/---

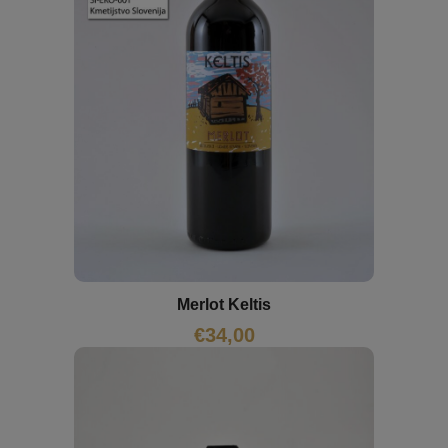
Merlot Keltis
€
34,00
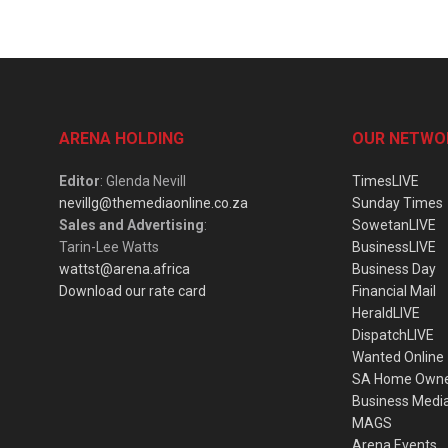
ARENA HOLDING
OUR NETWO
Editor
: Glenda Nevill
TimesLIVE
nevillg@themediaonline.co.za
Sunday Times
Sales and Advertising
:
SowetanLIVE
Tarin-Lee Watts
BusinessLIVE
wattst@arena.africa
Business Day
Download our rate card
Financial Mail
HeraldLIVE
DispatchLIVE
Wanted Online
SA Home Own
Business Medi
MAGS
Arena Events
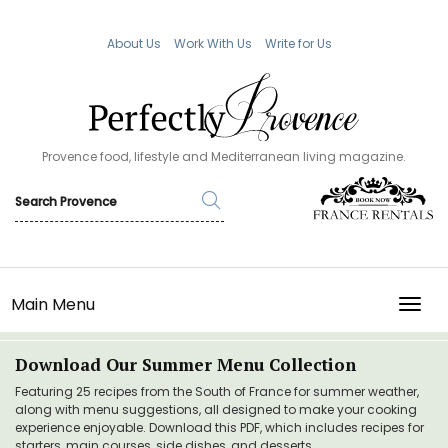
About Us
Work With Us
Write for Us
Provence food, lifestyle and Mediterranean living magazine.
Main Menu
TOGG
Download Our Summer Menu Collection
Featuring 25 recipes from the South of France for summer weather,
along with menu suggestions, all designed to make your cooking
experience enjoyable. Download this PDF, which includes recipes for
starters, main courses, side dishes, and desserts.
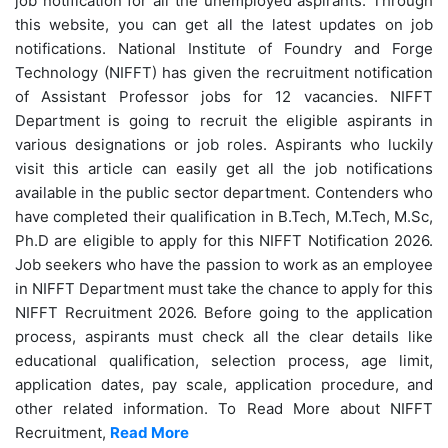
job notification for all the unemployed aspirants. Through
this website, you can get all the latest updates on job
notifications. National Institute of Foundry and Forge
Technology (NIFFT) has given the recruitment notification
of Assistant Professor jobs for 12 vacancies. NIFFT
Department is going to recruit the eligible aspirants in
various designations or job roles. Aspirants who luckily
visit this article can easily get all the job notifications
available in the public sector department. Contenders who
have completed their qualification in B.Tech, M.Tech, M.Sc,
Ph.D are eligible to apply for this NIFFT Notification 2026.
Job seekers who have the passion to work as an employee
in NIFFT Department must take the chance to apply for this
NIFFT Recruitment 2026. Before going to the application
process, aspirants must check all the clear details like
educational qualification, selection process, age limit,
application dates, pay scale, application procedure, and
other related information. To Read More about NIFFT
Recruitment,
Read More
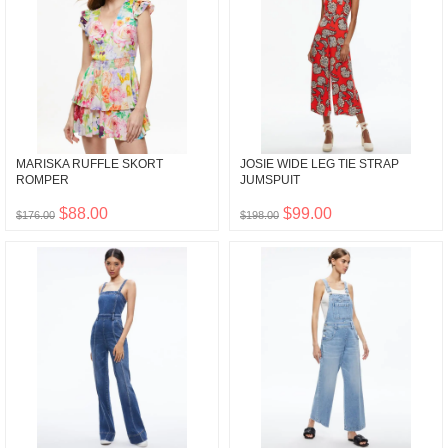
MARISKA RUFFLE SKORT
JOSIE WIDE LEG TIE STRAP
ROMPER
JUMSPUIT
$88.00
$99.00
$176.00
$198.00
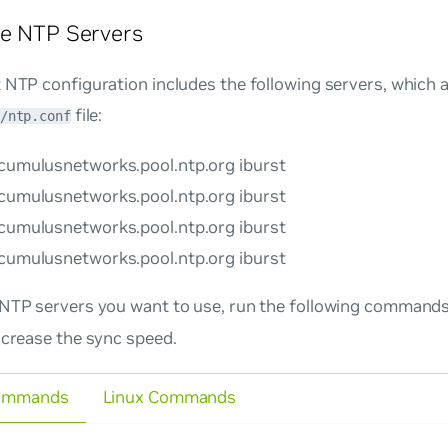
re NTP Servers
 NTP configuration includes the following servers, which a
file:
/ntp.conf
.cumulusnetworks.pool.ntp.org iburst
.cumulusnetworks.pool.ntp.org iburst
.cumulusnetworks.pool.ntp.org iburst
.cumulusnetworks.pool.ntp.org iburst
 NTP servers you want to use, run the following commands
ncrease the sync speed.
ommands
Linux Commands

\---

WHAT IS NEEDED
All of the material above is to be copied exactly, with no pictures.

RESPONSE
Merlot Keltis
€
34,00
ARENA HOLDING
OUR NETWO
Editor
: Glenda Nevill
TimesLIVE
nevillg@themediaonline.co.za
Sunday Times
Sales and Advertising
:
SowetanLIVE
Tarin-Lee Watts
BusinessLIVE
wattst@arena.africa
Business Day
Download our rate card
Financial Mail
HeraldLIVE
DispatchLIVE
Wanted Online
SA Home Own
Business Medi
MAGS
Arena Events
About Us
Work With Us
Write for Us
Provence food, lifestyle and Mediterranean living magazine.
Main Menu
TOGG
Download Our Summer Menu Collection
Featuring 25 recipes from the South of France for summer weather,
along with menu suggestions, all designed to make your cooking
experience enjoyable. Download this PDF, which includes recipes for
starters, main courses, side dishes, and desserts.
job notification for all the unemployed aspirants. Through
this website, you can get all the latest updates on job
notifications. National Institute of Foundry and Forge
Technology (NIFFT) has given the recruitment notification
of Assistant Professor jobs for 12 vacancies. NIFFT
Department is going to recruit the eligible aspirants in
various designations or job roles. Aspirants who luckily
visit this article can easily get all the job notifications
available in the public sector department. Contenders who
have completed their qualification in B.Tech, M.Tech, M.Sc,
Ph.D are eligible to apply for this NIFFT Notification 2026.
Job seekers who have the passion to work as an employee
in NIFFT Department must take the chance to apply for this
NIFFT Recruitment 2026. Before going to the application
process, aspirants must check all the clear details like
educational qualification, selection process, age limit,
application dates, pay scale, application procedure, and
other related information. To Read More about NIFFT
Recruitment,
Read More
MARISKA RUFFLE SKORT
JOSIE WIDE LEG TIE STRAP
ROMPER
JUMSPUIT
$88.00
$99.00
$176.00
$198.00
re NTP Servers
 NTP configuration includes the following servers, which a
file:
/ntp.conf
.cumulusnetworks.pool.ntp.org iburst
.cumulusnetworks.pool.ntp.org iburst
.cumulusnetworks.pool.ntp.org iburst
.cumulusnetworks.pool.ntp.org iburst
 NTP servers you want to use, run the following commands
ncrease the sync speed.
ommands
Linux Commands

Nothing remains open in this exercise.